# Beyond the Nature



## GWU (Jul 23, 2004)

This is my 2009 anther creation, this idea struggling in my brain for the pass few year. The inspiration is from a Japanese cartoon movie "Laputa" by Hayao Miyazaki. The movie describe the collapse of civil and technology, people struggling living at a destroyed nature environment. However all recovered nature are with the civil and technology trace. This year Avatar has present something similar, hope people would consider our environment more.








[/font]









[/font]


----------



## chadly (Dec 19, 2005)

That is just surreal! I like it.


----------



## gf225 (Mar 26, 2005)

Hi Gary

If I'm honest I'm more impressed by the photography, rather than the concept and aquascape. Maybe it's just too far removed from nature?
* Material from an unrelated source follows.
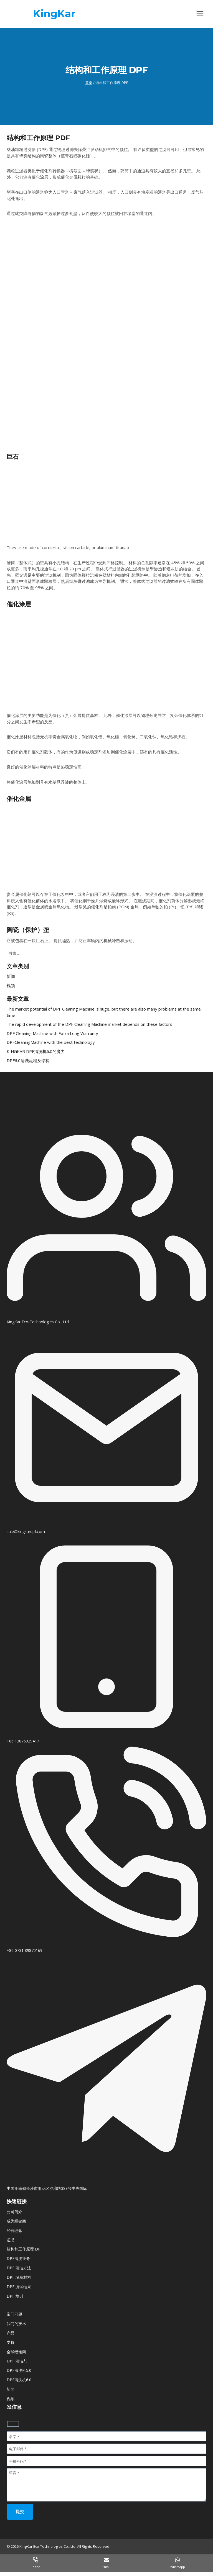 The height and width of the screenshot is (2576, 213). What do you see at coordinates (51, 1042) in the screenshot?
I see `DPFCleaningMachine with the best technology` at bounding box center [51, 1042].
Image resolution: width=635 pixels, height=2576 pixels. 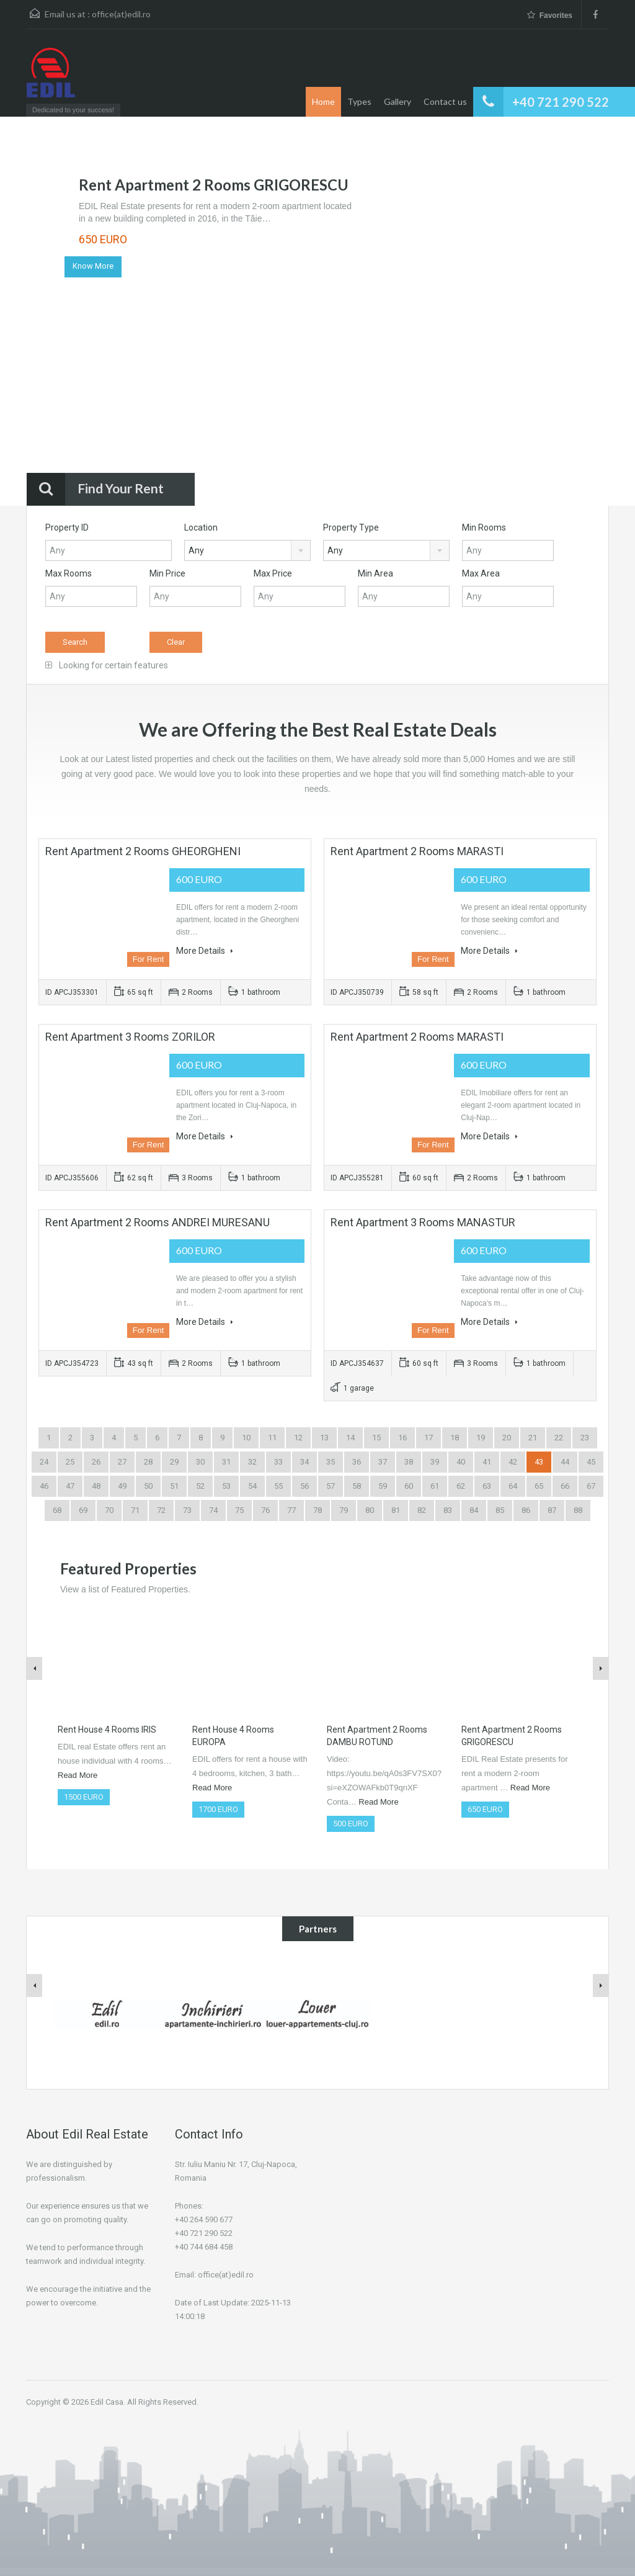 I want to click on 21, so click(x=532, y=1437).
Kudos for pushing the boundaries, however, and thanks for sharing.


----------



## Dryn (Sep 6, 2007)

I love it.


----------



## Knotty Bitz (Mar 11, 2009)

How do you do that? Is something holding it outside of the water?


----------



## fabian (Oct 15, 2007)

Amazing!
How create effect "flying" island?
Best regards


----------



## PinoyBoy (Mar 6, 2008)

It looks like he glued the rocks/wood on the styrofome and let it float. If that is what he did... How do you keep it floating? The rocks/wood should bring it down.


----------



## Skyfish (Jun 8, 2004)

It's either glued to the back wall or hanging by 2 fishing lines.


----------



## Jdinh04 (Oct 7, 2004)

Very unique and creative! Definitely something different.


----------



## GWU (Jul 23, 2004)

Thank for all appreciation and comment!
The whole structure is a reverse T shape plastic grid, use the suction cup hold on the back glass, it provide enough support for me to plant and even put some some rock on it. But it do collapse one time during the regular maintenance. After the moss growth, the whole structure is hidden behind the grass.

I don't like to use fish line as I want even you watch in front of the tank, the floating island still dangle without support.


----------



## GWU (Jul 23, 2004)

gf225 said:


> Hi Gary
> 
> If I'm honest I'm more impressed by the photography, rather than the concept and aquascape. Maybe it's just too far removed from nature?
> 
> Kudos for pushing the boundaries, however, and thanks for sharing.


Hi George,
I do respect your comment! That true, it is not naturally appeared at our global village now. I don't know if you have chance to watch the movie "Laputa" by Hayao Miyazaki or the series of story by him. I am sure it would have an English version or subtitle. It is a cartoon, but because it is a cartoon, it can break a lot of rule and imagine without boarder. The hottest movie Avatar also have similar idea, it is out of our world, who know. I like "Laputa" very much, it is the story beyond our age taking people are too rely on technology but destroy the whole nature, however, when the nature recovered, it merge with those missing technology, it is very touch for us to think about how we destroy our global village.


----------



## chadly (Dec 19, 2005)

thank you for your insight and inspiration


----------



## nodleess (Mar 9, 2009)

Wow, it's truly amazing, i love it. Definite i have to see "Laputa".


----------



## Alexpatrascu (Feb 9, 2010)

I've seen it before....real cool


----------



## 808aquatics (Sep 26, 2008)

Beautiful Layout, nice to see something new.


----------



## JapanBlue (Mar 12, 2009)

Thanks for sharing this nice Layout!


----------



## f1ea (Jul 7, 2009)

This is a fantastic aquascape. It is not supposed to be something you can find in nature; but it is a very nice piece of imagination and creativity. 

As you mentioned your inspirations... I remember a video game called "Baten Kaitos" that has the floating islands-continents concept. It was one of the most colorful and visually creative games of the Gamecube era...

I thought you might have done the floating island by siliconing an "L" piece of acrylic/glass and then covering with plants; you can't move it around, but suction cups tend to fall more often than one would like.


----------